In the existing literature [9,12,13,17,33], almost all of the animals in the experimental model of depression were male. Therefore, we selected male mice as subjects in the present study. But, studies also showed that the prevalence of some mental illnesses, including major depression, anxiety-, trauma-, and stress-related disorders, is higher in women than men. This could not simply be explained by socioeconomic determinants, such as income, social status, or cultural background, and more importance should be placed on sex differences in biological, pharmacokinetic, and pharmacological factors that contribute to females’ vulnerability to these mental illnesses. Particularly, a possible role of mitochondrial function, including biosynthesis, bioenergetics, and signaling, should be considered in mediating the sex differences in psychiatric disorders [38]. Thus, in our follow-up studies, including research on the antidepressant mechanisms of sterols and their derivatives, gender factors will be introduced. The preliminary experimental results also showed that ErN is distributed in the brain tissue of mice at 1 h after administration. The overall study on the pharmacokinetic and tissue distribution of ErN will be carried out in our later experiments.

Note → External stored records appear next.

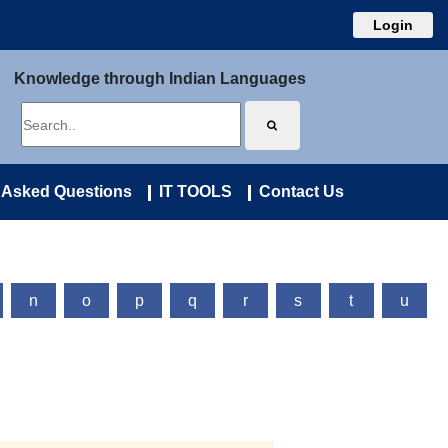
Login
Knowledge through Indian Languages
 Asked Questions
IT TOOLS
Contact Us
n
o
p
q
r
s
t
u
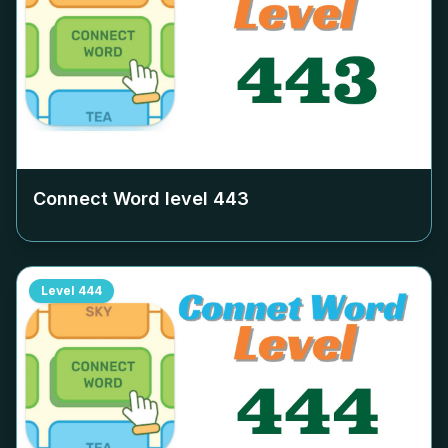
Connect Word level
443
Level
444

In summary, three new Er monoester derivatives were obtained from the reflux reaction with Er; organic acids (furoic acid, salicylic acid and 2-naphthoic acid), EDCI and DMAP in dichloromethane, and their chemical structures were defined by IR and NMR. What’s more, the antidepressant-like effects of Er and its derivatives were described for the first time; the results of the present study showed that acute ErN treatment and sub-effective ErN co-administrated with tianeptine or reboxetine both could reduce the immobility time, demonstrating the antidepressant-like effects of ErN in the FST. The results of our current study also indicated that this antidepressant effect might be partially mediated by GABAergic and glutamatergic systems. Based on our studies, we believe that Er and its derivatives might be potential materials for drug and food development against depression. To elucidate the detailed mechanisms of different receptors in the above systems, further investigations using other behavioral paradigms such as learned helplessness, chronic unpredictable stress (CUS) and social defeat stress models will be explored in our future scientific studies.